According to USFDA regulations, you must comply with the submission of personal information to a device registry before surgery and afterwards.
Most health insurance companies exclude coverage for cosmetic surgical operations such as a breast augmentation and mastopexy or any complications that might occur from surgery. Some carriers have excluded breast diseases in patients who have breast implants. Please carefully review your health insurance subscriber-information pamphlet. Most insurance plans exclude coverage for secondary or revisionary surgery or due to complications of cosmetic surgery.
The cost of surgery involves several charges for the services provided. The total includes fees charged by your surgeon, the cost of surgical supplies, anesthesia, laboratory tests, and possible outpatient hospital charges, depending on where the surgery is performed. Depending on whether the cost of surgery is covered by an insurance plan, you will be responsible for necessary co-payments, deductibles, and charges not covered.
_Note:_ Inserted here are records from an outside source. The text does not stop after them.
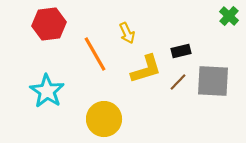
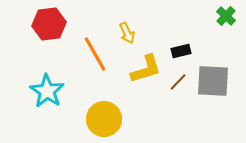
green cross: moved 3 px left
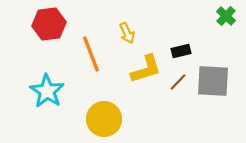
orange line: moved 4 px left; rotated 9 degrees clockwise
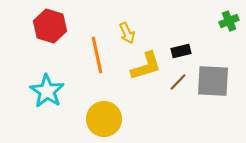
green cross: moved 3 px right, 5 px down; rotated 24 degrees clockwise
red hexagon: moved 1 px right, 2 px down; rotated 24 degrees clockwise
orange line: moved 6 px right, 1 px down; rotated 9 degrees clockwise
yellow L-shape: moved 3 px up
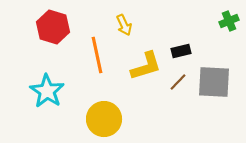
red hexagon: moved 3 px right, 1 px down
yellow arrow: moved 3 px left, 8 px up
gray square: moved 1 px right, 1 px down
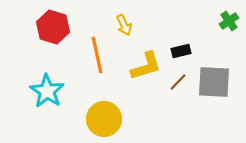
green cross: rotated 12 degrees counterclockwise
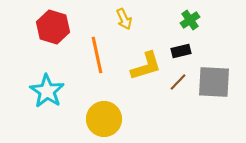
green cross: moved 39 px left, 1 px up
yellow arrow: moved 6 px up
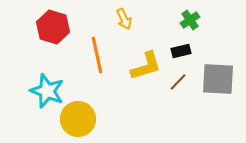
gray square: moved 4 px right, 3 px up
cyan star: rotated 12 degrees counterclockwise
yellow circle: moved 26 px left
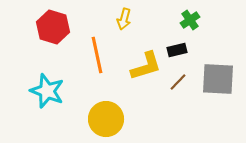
yellow arrow: rotated 40 degrees clockwise
black rectangle: moved 4 px left, 1 px up
yellow circle: moved 28 px right
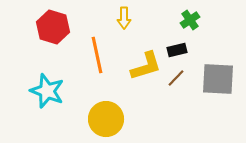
yellow arrow: moved 1 px up; rotated 15 degrees counterclockwise
brown line: moved 2 px left, 4 px up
The fees charged for this procedure do not include any potential future costs for additional procedures that you elect to have or require in order to revise, optimize, or complete your outcome. Additional costs may occur should complications develop from the surgery. Secondary surgery or hospital day-surgery charges involved with revision surgery will also be your responsibility. You may be advised some time in the future to have a MRI (magnetic resonance imaging) scan to determine the condition of your breast implants. You would be responsible for future costs of such imaging studies. In signing the consent for this surgery/procedure, you acknowledge that your have been informed about its risk and consequences and accept responsibility for the clinical decisions that were made along with the financial costs of all future treatments.
Informed-consent documents are used to communicate information about the proposed surgical treatment of a disease or condition along with disclosure of risks and alternative forms of treatment(s), including no surgery. The informed-consent process attempts to define principles of risk disclosure that should generally meet the needs of most patients in most circumstances.
However, informed-consent documents should not be considered all inclusive in defining other methods of care and risks encountered. Your plastic surgeon may provide you with additional or different information that is based on all the facts in your particular case and the current state of medical knowledge.
Informed-consent documents are not intended to define or serve as the standard of medical care. Standards of medical care are determined on the basis of all of the facts involved in an individual case and are subject to change as scientific knowledge and technology advance and as practice patterns evolve.